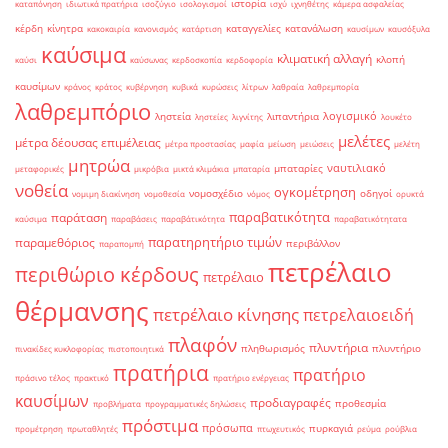
ιστορία
καταπόνηση
ιδιωτικά πρατήρια
ισοζύγιο
ισολογισμοί
ισχύ
ιχνηθέτης
κάμερα ασφαλείας
κέρδη
κίνητρα
καταγγελίες
κατανάλωση
κακοκαιρία
κανονισμός
κατάρτιση
καυσίμων
καυσόξυλα
καύσιμα
κλιματική αλλαγή
κλοπή
καύσι
καύσωνας
κερδοσκοπία
κερδοφορία
καυσίμων
κράνος
κράτος
κυβέρνηση
κυβικά
κυρώσεις
λίτρων
λαθραία
λαθρεμπορία
λαθρεμπόριο
λογισμικό
ληστεία
λιπαντήρια
ληστείες
λιγνίτης
λουκέτο
μελέτες
μέτρα δέουσας επιμέλειας
μέτρα προστασίας
μαφία
μείωση
μειώσεις
μελέτη
μητρώα
ναυτιλιακό
μπαταρίες
μεταφορικές
μικρόβια
μικτά κλιμάκια
μπαταρία
νοθεία
ογκομέτρηση
νομοσχέδιο
οδηγοί
νομιμη διακίνηση
νομοθεσία
νόμος
ορυκτά
παραβατικότητα
παράταση
καύσιμα
παραβάσεις
παραβάτικότητα
παραβατικότητατα
παρατηρητήριο τιμών
παραμεθόριος
περιβάλλον
παραπομπή
πετρέλαιο
περιθώριο κέρδους
πετρέλαιο
θέρμανσης
πετρέλαιο κίνησης
πετρελαιοειδή
πλαφόν
πλυντήρια
πληθωρισμός
πλυντήριο
πινακίδες κυκλοφορίας
πιστοποιητικά
πρατήρια
πρατήριο
πράσινο τέλος
πρακτικό
πρατήριο ενέργειας
καυσίμων
προδιαγραφές
προθεσμία
προβλήματα
προγραμματικές δηλώσεις
πρόστιμα
πρόσωπα
πυρκαγιά
προμέτρηση
πρωταθλητές
πτωχευτικός
ρεύμα
ρούβλια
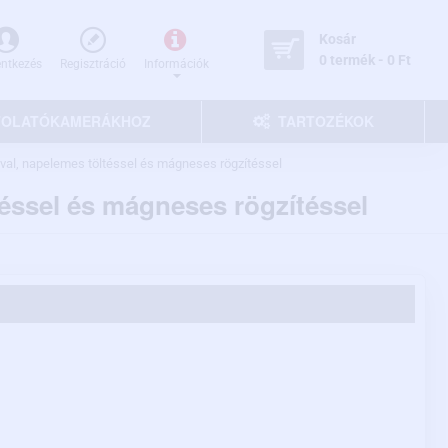
Kosár
0 termék - 0 Ft
entkezés
Regisztráció
Információk
 TOLATÓKAMERÁKHOZ
TARTOZÉKOK
val, napelemes töltéssel és mágneses rögzítéssel
éssel és mágneses rögzítéssel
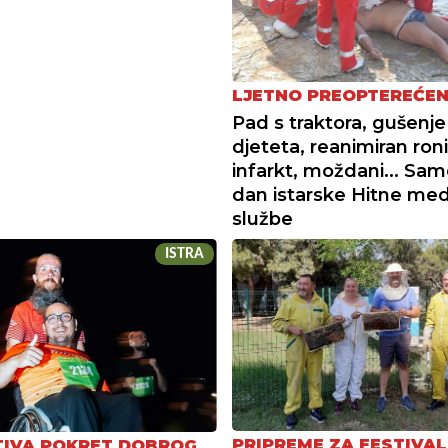
LJETNO PREOPTEREĆEN
Pad s traktora, gušenje
djeteta, reanimiran roni
infarkt, moždani... Sa
dan istarske Hitne med
službe
ISTRA
PRIPREME ZA FESTIVA
ATIVA POKRET DOBROG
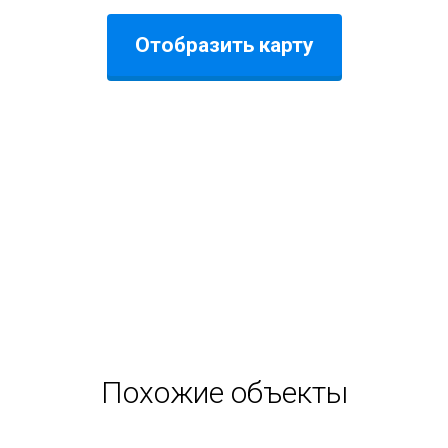
Отобразить карту
 дома:
ка.
я с отзывами о загородном комплексе на форумах в интернете.
е компании ООО "Элитный Сочи" представлена информация о ст
Там же вы можете получить ответы на все ваши вопросы у менед
оект в закрытой зеленой зоне, предназначенный для требовател
 после работы среди зелени и цветов.
Похожие объекты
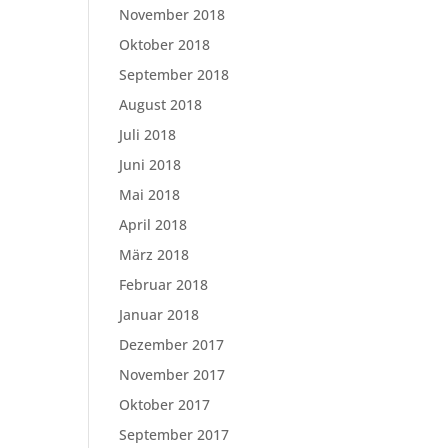
November 2018
Oktober 2018
September 2018
August 2018
Juli 2018
Juni 2018
Mai 2018
April 2018
März 2018
Februar 2018
Januar 2018
Dezember 2017
November 2017
Oktober 2017
September 2017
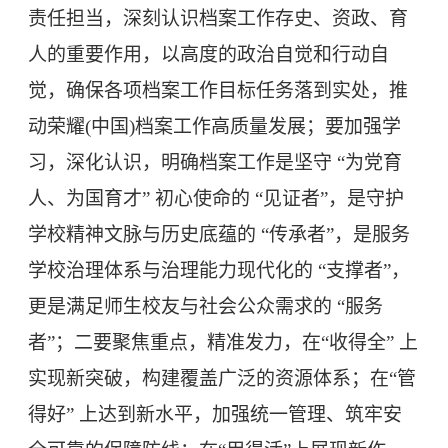
责任担当，深刻认识档案工作存史、资政、育
人的重要作用，以高度的政治自觉和行动自
觉，确保各项档案工作目标任务落到实处，推
动荣耀(中国)档案工作高质量发展；要加强学
习，深化认识，明确档案工作是坚守 “为党育
人、为国育才” 初心使命的 “见证者”，是守护
学校精神文脉与历史底蕴的 “传承者”，是服务
学校治理体系与治理能力现代化的 “支撑者”，
更是满足师生校友与社会公众需求的 “服务
者”；二要聚焦重点，精准发力，在“收得全” 上
实现新突破，构建覆盖广泛的资源体系；在“管
得好” 上达到新水平，加强统一管理、筑牢安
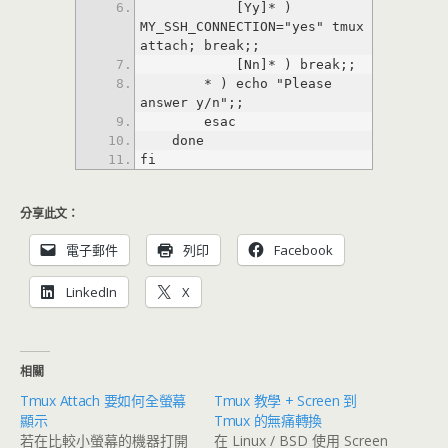
            [Yy]* ) 
MY_SSH_CONNECTION="yes" tmux 
        * ) echo "Please 
fi
分享此文：
電子郵件
列印
Facebook
LinkedIn
X
相關
Tmux Attach 要如何全螢幕
Tmux 教學 + Screen 到
顯示
Tmux 的無痛轉換
若在比較小螢幕的機器打開
在 Linux / BSD 使用 Screen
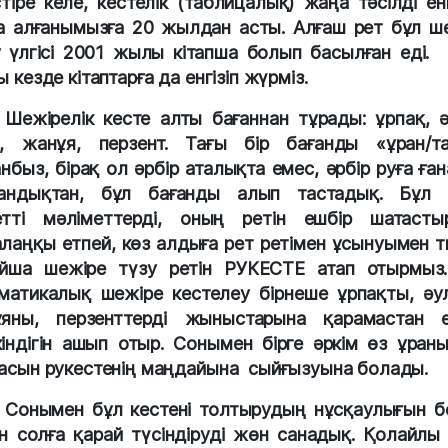
стіре келе, кестелік (таблицалық) жаңа тәсілді енг
а алғанымызға 20 жылдан асты. Алғаш рет бұл ш
 үлгісі 2001 жылы кітапша болып басылған еді.
 кезде кітаптарға да енгізіп жүрміз.
Шежірелік кесте алты бағаннан тұрады: ұрпақ, ә
, жанұя, перзент. Тағы бір бағанды «ұран/т
анбыз, бірақ ол әрбір аталықта емес, әрбір руға ған
андықтан, бұл бағанды алып тастадық. Бұл 
тті мәліметтерді, оның ретін ешбір шатасты
лаңқы етпей, көз алдыға рет ретімен ұсынуымен ти
йша шежіре түзу ретін РУКЕСТЕ атап отырмыз
матикалық шежіре кестелеу бірнеше ұрпақты, әул
яны, перзенттерді жыныстарына қарамастан е
індігін ашып отыр. Сонымен бірге әркім өз ұран
асын рукестенің маңдайына сыйғызуына болады.
Сонымен бұл кестені толтырудың нұсқаулығын б
н солға қарай түсіндіруді жөн санадық. Қолайлы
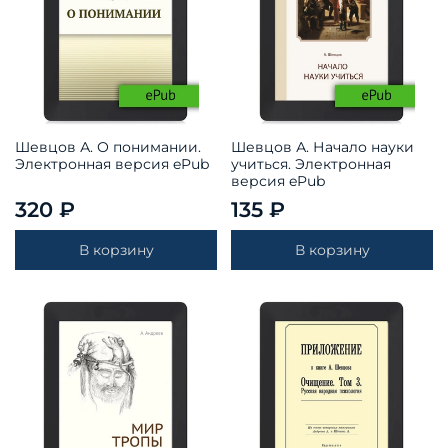
Шевцов А. О понимании.
Шевцов А. Начало науки
Электронная версия ePub
учиться. Электронная
версия ePub
320 ₽
135 ₽
В корзину
В корзину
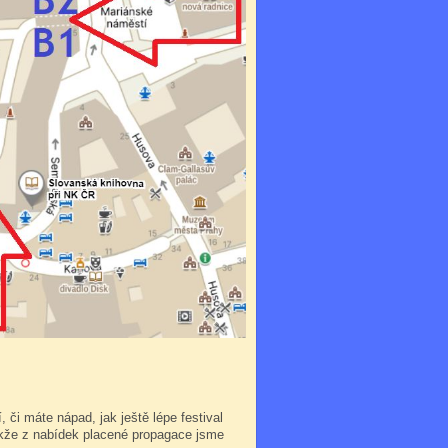
 či máte nápad, jak ještě lépe festival
takže z nabídek placené propagace jsme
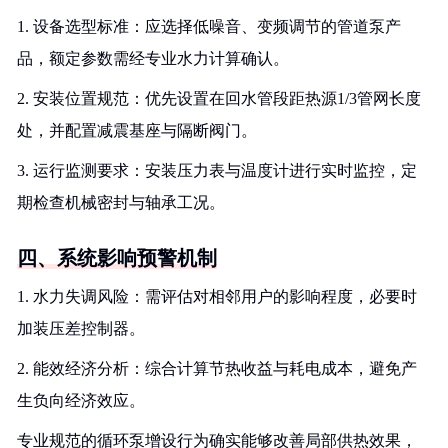
1. 设备选型标准：应选择低噪音、变频调节的管道泵产
品，额定参数需经专业水力计算确认。
2. 安装位置规范：优先设置在回水管段距热源1/3管网长度
处，并配置减震基座与隔断阀门。
3. 运行监测要求：安装压力表与温度计进行实时监控，定
期检查机械密封与轴承工况。
四、系统影响预警机制
1. 水力失调风险：需评估对相邻用户的影响程度，必要时
加装压差控制器。
2. 能效经济分析：综合计算节热收益与耗电成本，避免产
生负向经济效应。
专业规范的循环泵增设行为确实能够改善局部供热效果，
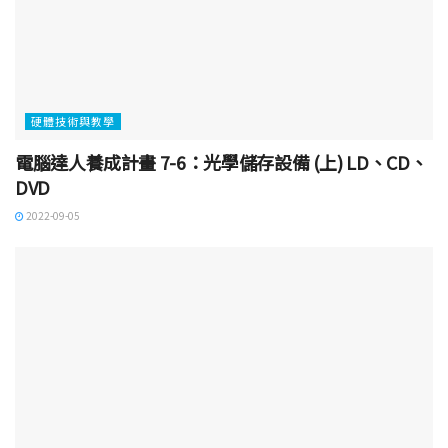
硬體技術與教學
電腦達人養成計畫 7-6：光學儲存設備 (上) LD、CD、
DVD
2022-09-05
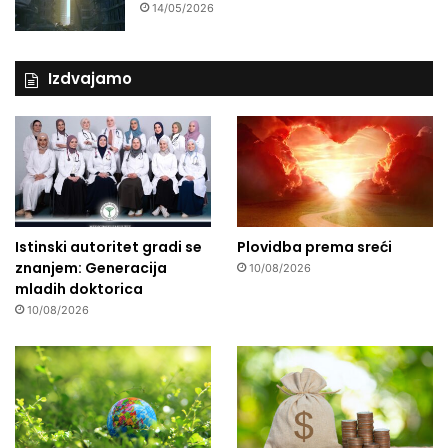
14/05/2026
Izdvajamo
Istinski autoritet gradi se
Plovidba prema sreći
znanjem: Generacija
10/08/2026
mladih doktorica
10/08/2026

####################

# What needs to be done
Which of the lines in the data contain the string "бағанды"? Return each one.

# Output of the task
, жанұя, перзент. Тағы бір бағанды «ұран/т
андықтан, бұл бағанды алып тастадық. Бұл 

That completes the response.